§ **Assignment**
Restate word for word the lines below from the one that has "Pysy mukana m" through the one that has "CANAL EUREKA", keeping both and dropping all pictures.

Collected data
^^^^^^^^
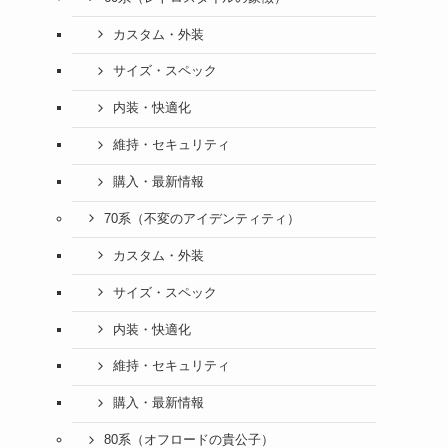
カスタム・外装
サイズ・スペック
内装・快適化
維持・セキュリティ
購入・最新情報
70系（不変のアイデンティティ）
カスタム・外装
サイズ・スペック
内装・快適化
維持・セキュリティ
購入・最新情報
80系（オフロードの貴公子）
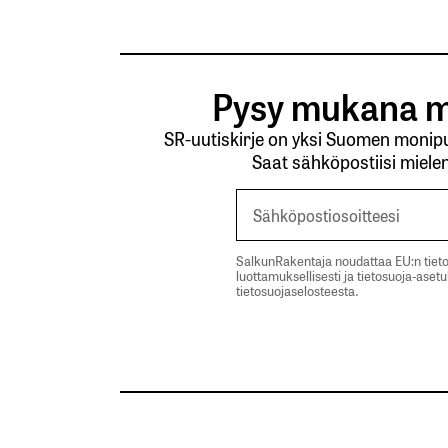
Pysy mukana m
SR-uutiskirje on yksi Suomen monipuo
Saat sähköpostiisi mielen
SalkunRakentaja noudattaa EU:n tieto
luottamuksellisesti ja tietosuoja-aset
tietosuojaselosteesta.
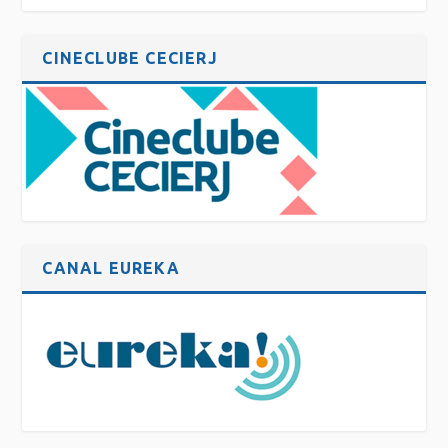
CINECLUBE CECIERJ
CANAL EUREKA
^^^^^^^^
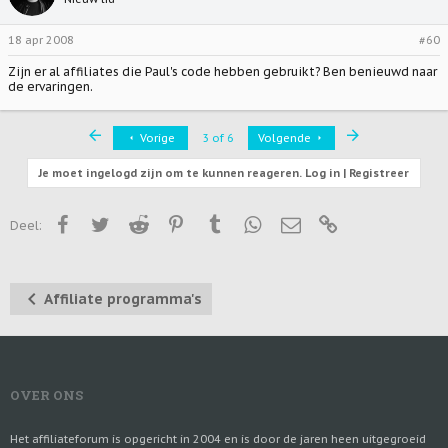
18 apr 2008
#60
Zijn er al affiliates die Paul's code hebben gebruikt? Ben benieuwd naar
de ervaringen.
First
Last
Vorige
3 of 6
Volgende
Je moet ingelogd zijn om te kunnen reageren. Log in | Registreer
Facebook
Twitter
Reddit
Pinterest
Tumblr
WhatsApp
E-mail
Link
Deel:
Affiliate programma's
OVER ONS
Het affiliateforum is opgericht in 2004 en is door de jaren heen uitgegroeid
^^^^^^^^
§ **Solved exercise**
Pysy mukana m
SR-uutiskirje on yksi Suomen monipuo
Saat sähköpostiisi mielen
SalkunRakentaja noudattaa EU:n tieto
luottamuksellisesti ja tietosuoja-aset
tietosuojaselosteesta.
CINECLUBE CECIERJ
CANAL EUREKA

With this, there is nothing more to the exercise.